In the second period of his thinking he changes his early ceremonial god for breadth of mind. He revels in his impartial view of men and the universe. By turns he calls himself a pantheist, a pragmatist, or an agnostic. His religious position is at times summed up in the description of a young college curate by a bishop who said the young man arose in his pulpit with a self-confidence begotten of fancied wisdom, saying to his expectant hearers: “Dearly beloved, you must repent—as it were; and be converted—in a measure; or be damned—to a certain extent!”
The third stage of the undergraduate’s philosophy is usually in line with constructive action. He begins to be interested in doing something, and practice for him, as for men generally, helps to solve the riddle of the universe. The best test of college theology or college philosophy is its serviceableness, its power to attach the student to something which needs to be done, and which he can do. Many an undergraduate whose college course has seemed an intellectually unsettling period has found himself upon solid ground as soon as he has begun seriously to engage in the world’s work.
Indeed a strikingly aggressive social propaganda is now in operation in the North American colleges. The college student, like the modern American, is a practical being and is interested in securing practical results. His first question regarding any movement usually is, “What is it doing that is really worth while?” Recently a graduate of an Eastern university was secured to give his entire time to the study and promotion of social service in the colleges of the United States and Canada.

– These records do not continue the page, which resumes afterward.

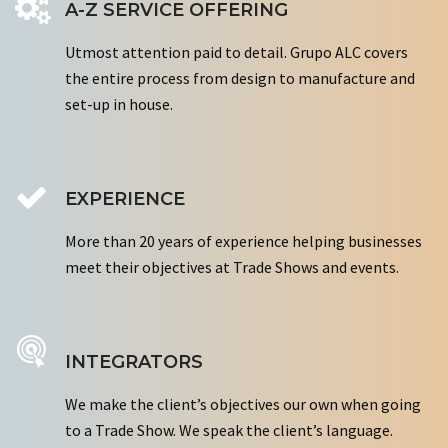
A-Z SERVICE OFFERING
Utmost attention paid to detail. Grupo ALC covers
the entire process from design to manufacture and
set-up in house.
EXPERIENCE
More than 20 years of experience helping businesses
meet their objectives at Trade Shows and events.
INTEGRATORS
We make the client’s objectives our own when going
to a Trade Show. We speak the client’s language.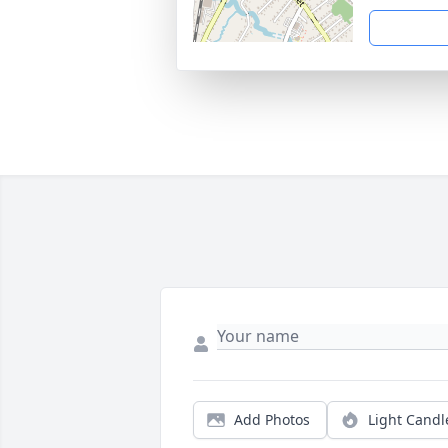
Add Photos
Light Candl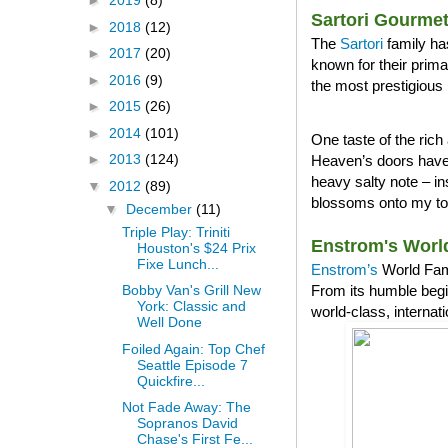
►
2019
(8)
Sartori Gourme
►
2018
(12)
The
Sartori
family ha
►
2017
(20)
known for their prim
►
2016
(9)
the most prestigious 
►
2015
(26)
►
2014
(101)
One taste of the ri
►
2013
(124)
Heaven’s doors have 
heavy salty note – in
▼
2012
(89)
blossoms onto my tong
▼
December
(11)
Triple Play: Triniti
Enstrom's Worl
Houston's $24 Prix
Fixe Lunch...
Enstrom’s
World Famo
From its humble begi
Bobby Van's Grill New
York: Classic and
world-class, internat
Well Done
Foiled Again: Top Chef
Seattle Episode 7
Quickfire...
Not Fade Away: The
Sopranos David
Chase's First Fe...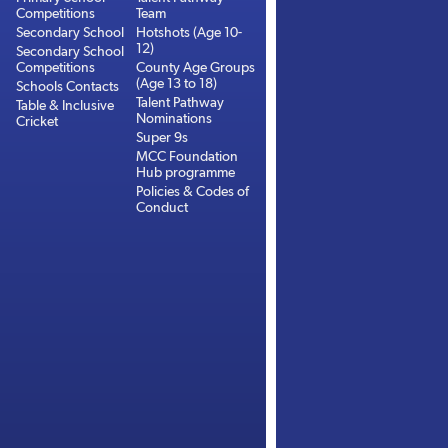
Competitions
Team
Secondary School
Hotshots (Age 10-
12)
Secondary School
Competitions
County Age Groups
(Age 13 to 18)
Schools Contacts
Talent Pathway
Table & Inclusive
Nominations
Cricket
Super 9s
MCC Foundation
Hub programme
Policies & Codes of
Conduct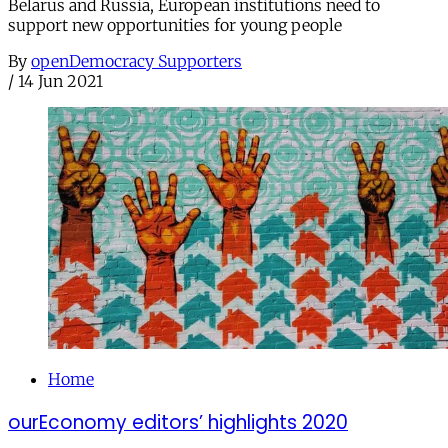
Belarus and Russia, European institutions need to
support new opportunities for young people
By
openDemocracy Supporters
/
14 Jun 2021
Home
ourEconomy editors’ highlights 2020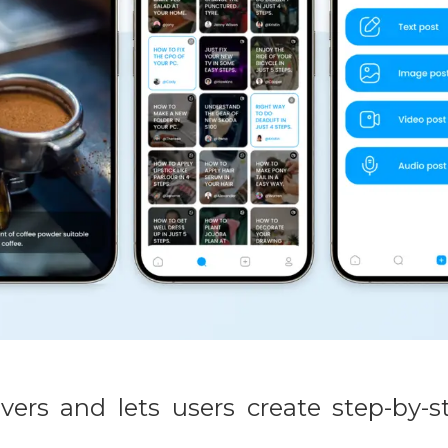
ers and lets users create step-by-s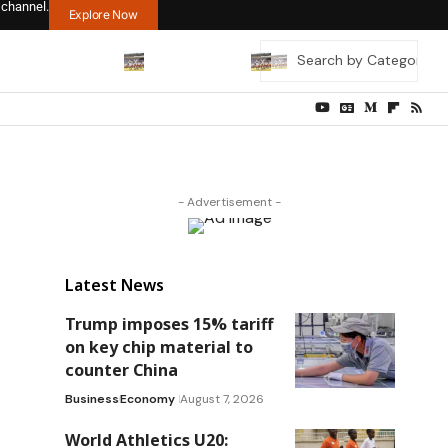
 channel.
Explore Now
- Advertisement -
Latest News
Trump imposes 15% tariff
on key chip material to
counter China
Business
Economy
August 7, 2026
World Athletics U20: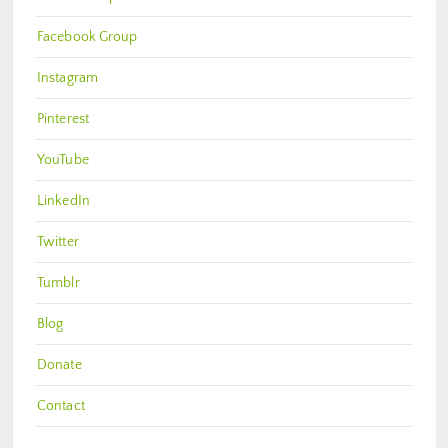
Facebook Group
Instagram
Pinterest
YouTube
LinkedIn
Twitter
Tumblr
Blog
Donate
Contact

An example of such service is demonstrated by the social work that the University of Pennsylvania is doing in connection with its settlement house in Philadelphia, which is owned and conducted by the Christian Association of the university. The settlement, erected in the river-front district, immediately opposite the university, at Lombard and Twenty-sixth streets, consists of a group of buildings built at a cost of $60,000; a children’s playground adjoining the house; an athletic field across the river; and, forty miles from Philadelphia, a beautifully situated farm of sixty-four acres, used for a camp for boys and girls, for mothers and children, in the summer months. Every year one hundred students and members of the faculty take part in the active service and support of the settlement. Among the activities are the following: Boys’ and girls’ and adults’ clubs; industrial classes; athletics; dispensary; modified milk station; visiting physician; resident nurse; public lectures; entertainments; religious meetings; social investigation; political work; and the usual activities of a playground, athletic field, and summer camp. Former residents and volunteer workers of the settlement are scattered throughout the world engaging in social and religious work. Four are medical missionaries in China, one is a missionary in Persia, another in Honolulu, another in South America, while three are holding prominent positions in social work in this country.